■ Collected data:
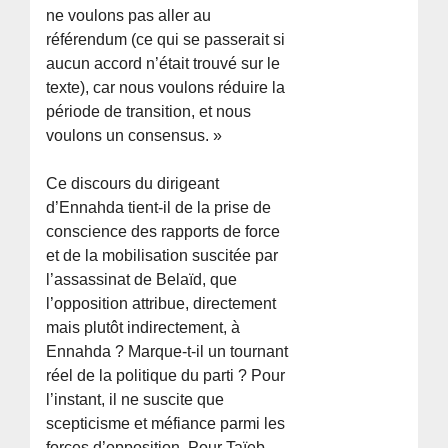
ne voulons pas aller au
référendum (ce qui se passerait si
aucun accord n’était trouvé sur le
texte), car nous voulons réduire la
période de transition, et nous
voulons un consensus. »
Ce discours du dirigeant
d’Ennahda tient-il de la prise de
conscience des rapports de force
et de la mobilisation suscitée par
l’assassinat de Belaïd, que
l’opposition attribue, directement
mais plutôt indirectement, à
Ennahda ? Marque-t-il un tournant
réel de la politique du parti ? Pour
l’instant, il ne suscite que
scepticisme et méfiance parmi les
forces d’opposition. Pour Taïeb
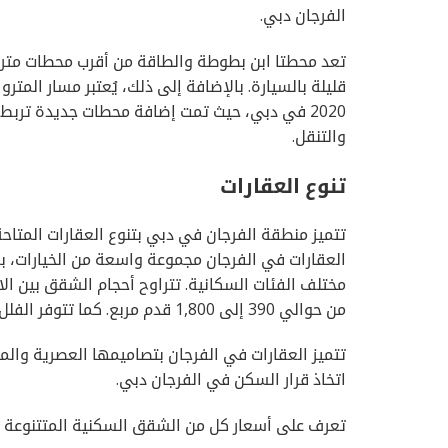
الفرجان دبي.
تعد محطتا ابن بطوطة والطاقة من أقرب محطات متر
قليلة بالسيارة. بالإضافة إلى ذلك، يُعتبر مسار المت
2020 في دبي، حيث تمت إضافة محطات جديدة ترب
والتنقل.
تنوع العقارات
تتميز منطقة الفرجان في دبي بتنوع العقارات المتا
العقارات في الفرجان مجموعة واسعة من الخيارات، ب
مختلف الفئات السكانية. تتراوح أحجام الشقق بين ا
من حوالي 390 إلى 1,800 قدم مربع. كما تتوفر الفلل بمساحات متنوعة، مما يوفر خيارات مناسبة للعائلات الكبيرة.
تتميز العقارات في الفرجان بتصاميمها العصرية وال
اتخاذ قرار السكن في الفرجان دبي.
تعرف على أسعار كل من الشقق السكنية المتتنوعة و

■ TASK BRIEF:
Only the records, copied exactly and free of pictures, belong in the answer.

■ EXERCISE RESULT:
ne voulons pas aller au
référendum (ce qui se passerait si
aucun accord n’était trouvé sur le
texte), car nous voulons réduire la
période de transition, et nous
voulons un consensus. »
Ce discours du dirigeant
d’Ennahda tient-il de la prise de
conscience des rapports de force
et de la mobilisation suscitée par
l’assassinat de Belaïd, que
l’opposition attribue, directement
mais plutôt indirectement, à
Ennahda ? Marque-t-il un tournant
réel de la politique du parti ? Pour
l’instant, il ne suscite que
scepticisme et méfiance parmi les
forces d’opposition. Pour Taïeb
الفرجان دبي.
تعد محطتا ابن بطوطة والطاقة من أقرب محطات متر
قليلة بالسيارة. بالإضافة إلى ذلك، يُعتبر مسار المت
2020 في دبي، حيث تمت إضافة محطات جديدة ترب
والتنقل.
تنوع العقارات
تتميز منطقة الفرجان في دبي بتنوع العقارات المتا
العقارات في الفرجان مجموعة واسعة من الخيارات، ب
مختلف الفئات السكانية. تتراوح أحجام الشقق بين ا
من حوالي 390 إلى 1,800 قدم مربع. كما تتوفر الفلل بمساحات متنوعة، مما يوفر خيارات مناسبة للعائلات الكبيرة.
تتميز العقارات في الفرجان بتصاميمها العصرية وال
اتخاذ قرار السكن في الفرجان دبي.
تعرف على أسعار كل من الشقق السكنية المتتنوعة و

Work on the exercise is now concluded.